Thursday, January 01, 2009

Of Love and the Old and New

Many strange, awkward, unnerving and delightful things can happen in a year left open and unrestricted. Let's take a look.

In January, I was cold and unfeeling. Numb by to much work and absolutely no sleep or reflection, I had not allowed myself to heal or dream or cry or think about what had happened to me- to my marriage, to my essence. I alienated everyone around me because I was exhausted, angry, hurt and worst of all, hopeless. Hopeless for a future without the previous pains. Hopeless for a future that would be bright enough to cast away the shadows of my sins and failures.

February was a turning point not only of the year but of my life. For once, I followed impulses in me that lead to something good. Something productive. Something Me. I started school for the spring semester and connected. New people. New thoughts. New hopes. I remembered my plans and dreams pre-ruination and picked up where I left off with more fervor and dedication than I thought possible.

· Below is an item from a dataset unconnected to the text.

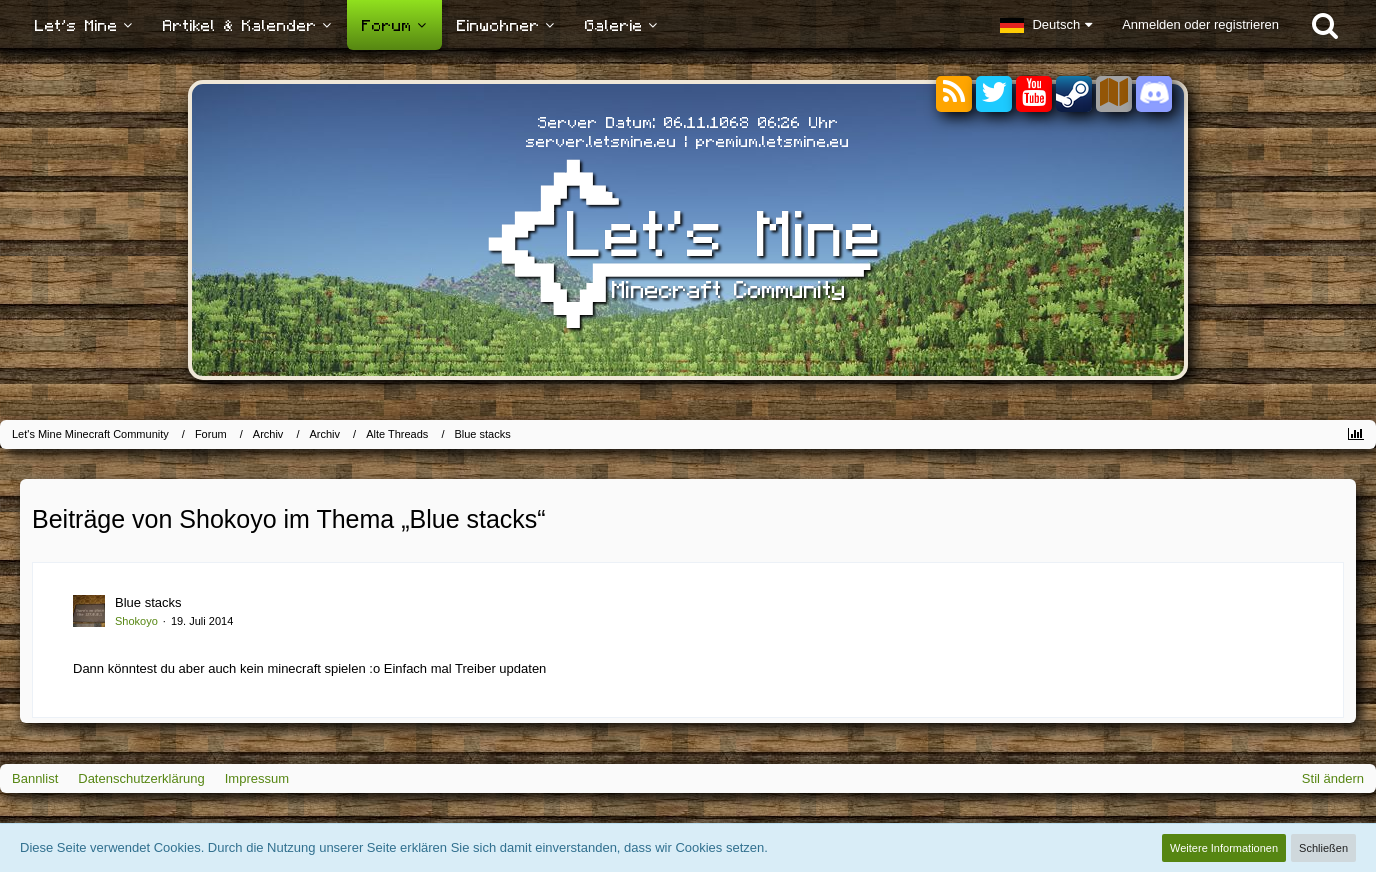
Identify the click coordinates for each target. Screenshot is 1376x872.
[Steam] (1074, 92)
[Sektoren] (1114, 94)
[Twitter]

March came in much the same. Work, school, life, coffee breaks, term papers, presentations, new friends- it all blended into one beautiful mosaic. Until he came along. Until I noticed the most beautiful brown eyes I have ever seen. Untill I marveled at someone so like me that his oneness reached out and playfully tapped me on the nose.

The Boy and I met on an off chance at a local bar when I randomly accepted an invitation for drinks and rousing conversation with new friends. So randomly, I surprised myself. And then there he was. All of his tallness, quiet observation and poliet conversation in one essence. I made a fool out of myself as usual over him and thought nothing of it until there we were, answering text messages. There he was, calling me back. Here we were, chatting it up, making friends, going on dates, drinking, laughing, singing, loving.

In April we drank our weight in Bourbon and traveled down the coast to the ocean side. In May we spent warming nights talking about nothing and learning everything. In June we saw DC and laughed at it. In July we enjoyed family functions and moments of calm love. August was the month of a million text messages, September through November were just the same measures of quiet, sure, strong love I had grown accustomed to. December was christmas and cheer and holly and carols and sparkling love. And January is a new love. A true love. A blue love. A love where we don't say "If," we say "When."

The love of a Boy isn't everything. It just made everything seem more important this year. More possible. More tangible. Getting an A on my report card was exciting because The Boy would be proud of me. Seeing Hawaii alone was sad but hopeful because he will see it and love it as I do one day. He made the sad moments bearable and the bright moments brighter. Like a good wine, the love of a Boy who has a love for this girl was an accent to a fine meal of a year. A fulfilling, warming, nourishing year that I just haven't had enough of yet.

1 comment:

Anonymous said...

I remember the Bourbon fest! Not because I went, but we went out that night and you introduced me to Maggie Moo's and their wannabe Smurf icecream! Truly a memorable day.